Methods: Blood samples were collected from 250 kidney transplant recipients undergoing surgery at imam Khomeini, milad and shariati hospital in Tehran province between 2019 and 2020. The extracted DNA was amplified by Polymerase Chain Reaction (PCR). PCR products were resolved by 1% agarose gel electrophoresis Bands corresponding to BKV viral capsid protein VP1 product and subtype of each positive sample was determined by using sequencing methods.
Results: Infection with the human polyoma BK virus was studied in 250 immunosuppressed renal transplant patients. BK virus was detected in 13 of 250 (5.2%) patient’s serum but Only 9 positive samples were phylogenetic. All 9 complete BKV VP1 gene sequences retrieved from GenBank were aligned. A phylogenetic tree was then constructed in order to cluster all 9 strains according to their BKV subtype which resulted in subtype I was found in the serum of 89% (8/9) and subtype IV in 11%(1/9).
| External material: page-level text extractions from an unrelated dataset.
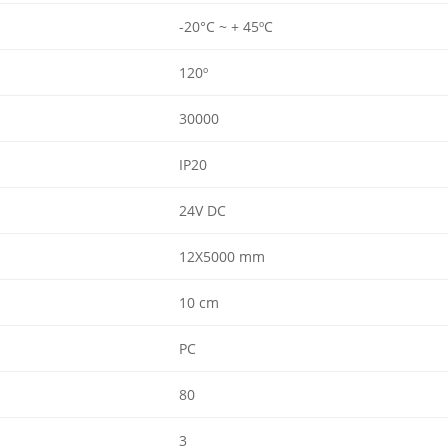
-20°C ~ + 45ºC
120º
30000
IP20
24V DC
12X5000 mm
10 cm
PC
80
3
Conclusion: It is concluded that PCR for BK virus DNA in serum is useful both for identifying transplant recipients at risk for BK virus nephropathy and for monitoring the response to therapy and Testing for BKV DNA in urine and serum is a noninvasive early detection assay. Subtype I was the major subtype throughout the studied regions, and subtype IV was prevalent only in Asia and Europe. The VP1 region was highly polymorphic and 22 “hot spots” of sequence variability were noted.